These MATLAB codes require GMSH 4.7.1 to generate unstructured meshes for the finite volume and random walk calculations. The software can be downloaded at https://gmsh.info/.

The MATLAB codes also include ellipse fitting tools from Szpak, Z.L., Chojnacki, W. & van den Hengel, A. Guaranteed Ellipse Fitting with a Confidence Region and an Uncertainty Measure for Centre, Axes, and Orientation. *J Math Imaging Vis* **52, **173–199 (2015). https://doi.org/10.1007/s10851-014-0536-x.

The main MATLAB scripts are:

- unperturbed_disc_main.m for the unperturbed disc problem;
- unperturbed_ellipse_main.m for the unperturbed ellipse problem;
- perturbed_disc_main.m for the perturbed disc problem;
- perturbed_ellipse_main.m for the perturbed ellipse problem;
- tasmania_analysis.m for the Tasmania case study;
- taiwan_main.m for the Taiwan case study.
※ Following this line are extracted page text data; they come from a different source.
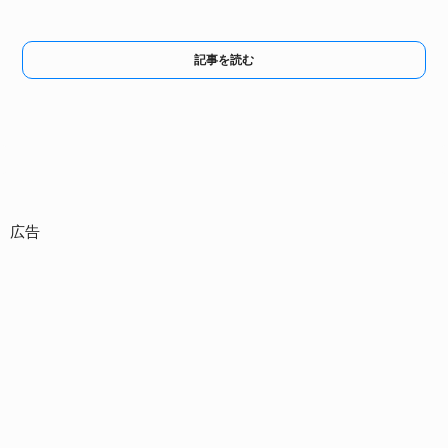
記事を読む
広告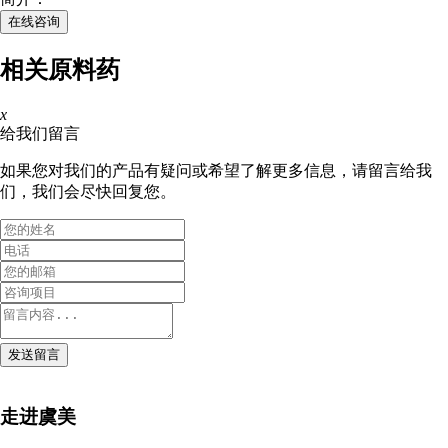
在线咨询
相关原料药
x
给我们留言
如果您对我们的产品有疑问或希望了解更多信息，请留言给我
们，我们会尽快回复您。
发送留言
走进虞美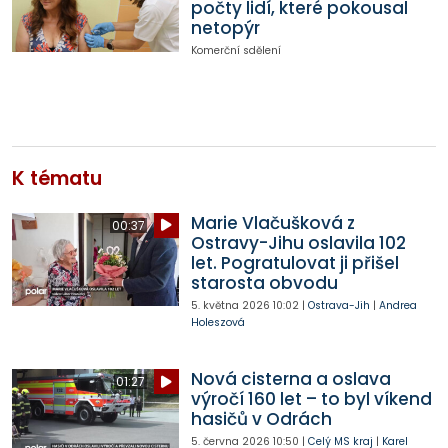
počty lidí, které pokousal
netopýr
Komerční sdělení
K tématu
Marie Vlačušková z
00:37
Ostravy-Jihu oslavila 102
let. Pogratulovat ji přišel
starosta obvodu
5. května 2026
10:02
|
Ostrava-Jih
|
Andrea
Holeszová
Nová cisterna a oslava
01:27
výročí 160 let – to byl víkend
hasičů v Odrách
5. června 2026
10:50
|
Celý MS kraj
|
Karel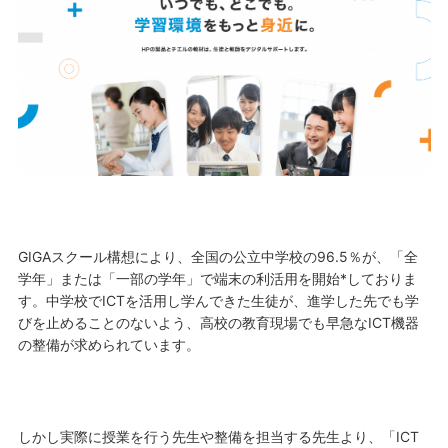
GIGAスクール構想により、全国の公立中学校の96.5％が、「全
学年」または「一部の学年」で端末の利活用を開始*しておりま
す。中学校でICTを活用し学んできた生徒が、進学した先でも学
びを止めることのないよう、高校の教育現場でも早急なICT機器
の整備が求められています。
しかし実際に授業を行う先生や整備を担当する先生より、「ICT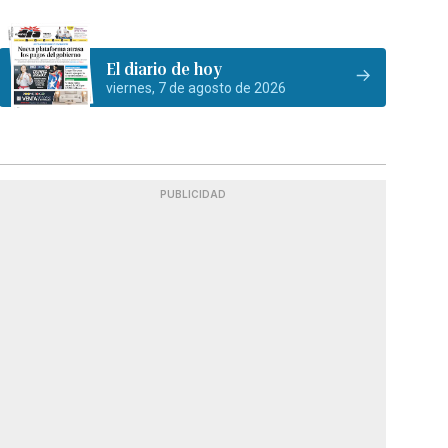
El diario de hoy
viernes, 7 de agosto de 2026
PUBLICIDAD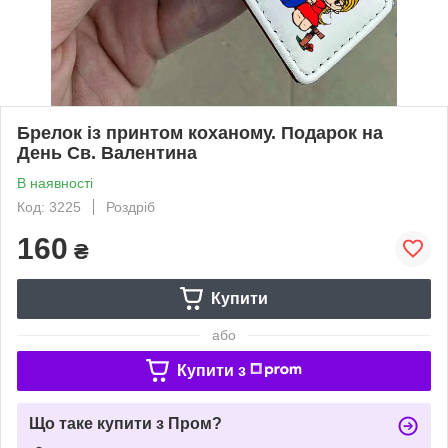
Брелок із принтом коханому. Подарок на
День Св. Валентина
В наявності
Код: 3225
Роздріб
160
₴
Купити
або
Купити з
Що таке купити з Пром?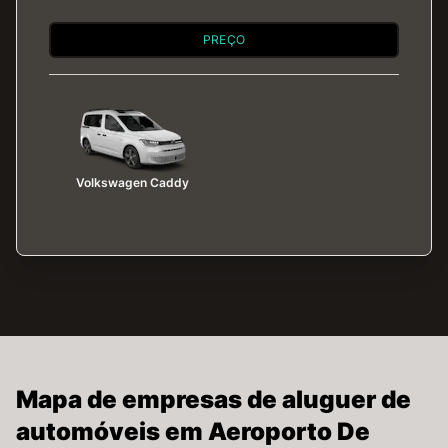
PREÇO
Volkswagen Caddy
Mapa de empresas de aluguer de
automóveis em Aeroporto De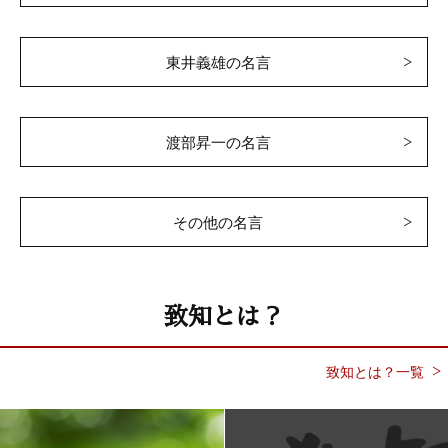
東井義雄の名言
渡部昇一の名言
その他の名言
致知とは？
致知とは？一覧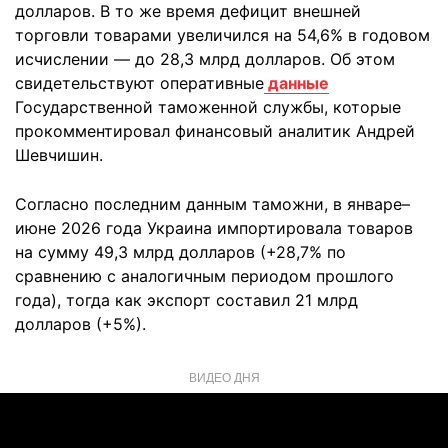
долларов. В то же время дефицит внешней
торговли товарами увеличился на 54,6% в годовом
исчислении — до 28,3 млрд долларов. Об этом
свидетельствуют оперативные
данные
Государственной таможенной службы, которые
прокомментировал финансовый аналитик Андрей
Шевчишин.
Согласно последним данным таможни, в январе–
июне 2026 года Украина импортировала товаров
на сумму 49,3 млрд долларов (+28,7% по
сравнению с аналогичным периодом прошлого
года), тогда как экспорт составил 21 млрд
долларов (+5%).
ВИДЕО ДНЯ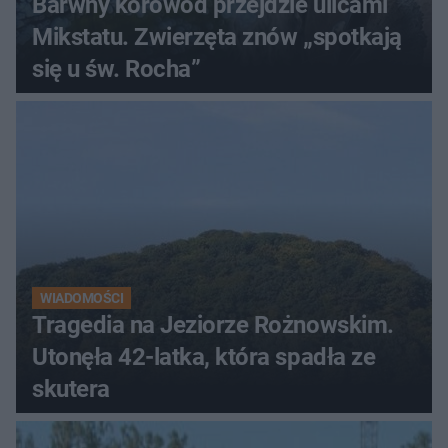
Barwny korowód przejdzie ulicami
Mikstatu. Zwierzęta znów „spotkają
się u św. Rocha”
WIADOMOŚCI
Tragedia na Jeziorze Rożnowskim.
Utonęła 42-latka, która spadła ze
skutera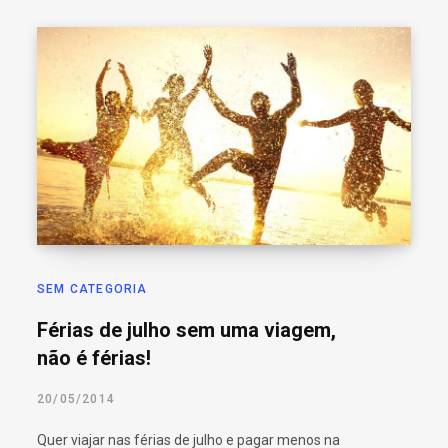
SEM CATEGORIA
Férias de julho sem uma viagem,
não é férias!
20/05/2014
Quer viajar nas férias de julho e pagar menos na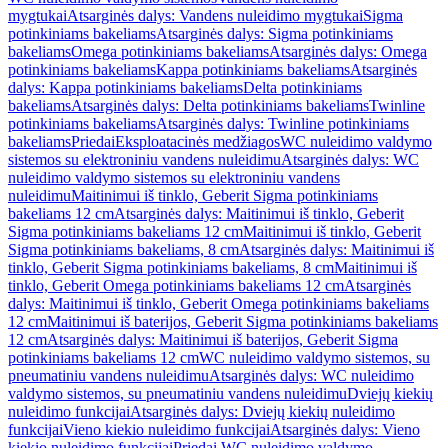
mygtukai
Atsarginės dalys: Vandens nuleidimo mygtukai
Sigma
potinkiniams bakeliams
Atsarginės dalys: Sigma potinkiniams
bakeliams
Omega potinkiniams bakeliams
Atsarginės dalys: Omega
potinkiniams bakeliams
Kappa potinkiniams bakeliams
Atsarginės
dalys: Kappa potinkiniams bakeliams
Delta potinkiniams
bakeliams
Atsarginės dalys: Delta potinkiniams bakeliams
Twinline
potinkiniams bakeliams
Atsarginės dalys: Twinline potinkiniams
bakeliams
Priedai
Eksploatacinės medžiagos
WC nuleidimo valdymo
sistemos su elektroniniu vandens nuleidimu
Atsarginės dalys: WC
nuleidimo valdymo sistemos su elektroniniu vandens
nuleidimu
Maitinimui iš tinklo, Geberit Sigma potinkiniams
bakeliams 12 cm
Atsarginės dalys: Maitinimui iš tinklo, Geberit
Sigma potinkiniams bakeliams 12 cm
Maitinimui iš tinklo, Geberit
Sigma potinkiniams bakeliams, 8 cm
Atsarginės dalys: Maitinimui iš
tinklo, Geberit Sigma potinkiniams bakeliams, 8 cm
Maitinimui iš
tinklo, Geberit Omega potinkiniams bakeliams 12 cm
Atsarginės
dalys: Maitinimui iš tinklo, Geberit Omega potinkiniams bakeliams
12 cm
Maitinimui iš baterijos, Geberit Sigma potinkiniams bakeliams
12 cm
Atsarginės dalys: Maitinimui iš baterijos, Geberit Sigma
potinkiniams bakeliams 12 cm
WC nuleidimo valdymo sistemos, su
pneumatiniu vandens nuleidimu
Atsarginės dalys: WC nuleidimo
valdymo sistemos, su pneumatiniu vandens nuleidimu
Dviejų kiekių
nuleidimo funkcijai
Atsarginės dalys: Dviejų kiekių nuleidimo
funkcijai
Vieno kiekio nuleidimo funkcijai
Atsarginės dalys: Vieno
kiekio nuleidimo funkcijai
Priedai WC nuleidimo valdymo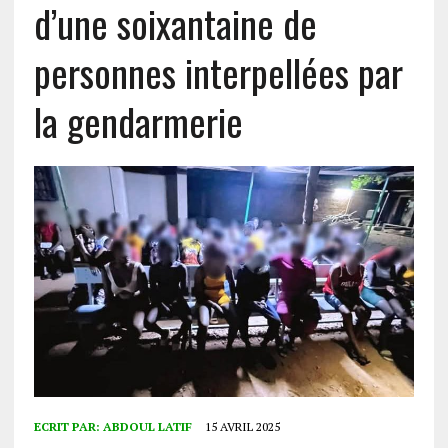
d’une soixantaine de
personnes interpellées par
la gendarmerie
ECRIT PAR:
ABDOUL LATIF
15 AVRIL 2025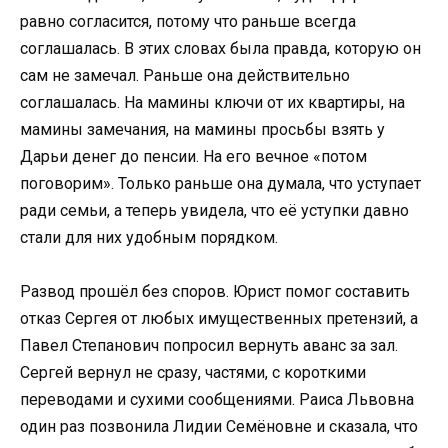
равно согласится, потому что раньше всегда
соглашалась. В этих словах была правда, которую он
сам не замечал. Раньше она действительно
соглашалась. На мамины ключи от их квартиры, на
мамины замечания, на мамины просьбы взять у
Дарьи денег до пенсии. На его вечное «потом
поговорим». Только раньше она думала, что уступает
ради семьи, а теперь увидела, что её уступки давно
стали для них удобным порядком.
Развод прошёл без споров. Юрист помог составить
отказ Сергея от любых имущественных претензий, а
Павел Степанович попросил вернуть аванс за зал.
Сергей вернул не сразу, частями, с короткими
переводами и сухими сообщениями. Раиса Львовна
один раз позвонила Лидии Семёновне и сказала, что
Some notes for each figure:

- To produce Figure 1, run unperturbed_disc_main.m Lines 1 through 64.
- To produce Figure 2, run unperturbed_ellipse_main.m Lines 1 through 64.
- To produce Figure 3, run perturbed_disc_main.m Lines 1 through 78,
- To produce Figure 4, run perturbed_ellipse_main.m Lines 1 through 82.
- To produce Figure 6, run tasmania_analysis.m Lines 1 through 214.
- To produce Figure 7, run taiwan_analysis.m Lines 1 through 192.
- To produce Figure 8, run perturbed_disc_main.m Lines 1 through 29, Line 37, Lines 80 through 136.
- To produce Figure 9, run perturbed_ellipse_main.m Lines 1 through 42, Lines 84 through 123.

About inpoly2:

- In perturbed_ellipse_walk_2.m, the inpoly2 function from Engwirda (2020) [https://github.com/dengwirda/inpoly] with a slight modification to prevent errors in the case of a single remaining walk. This modification is given in the documentation of perturbed_ellipse_walk_2.m.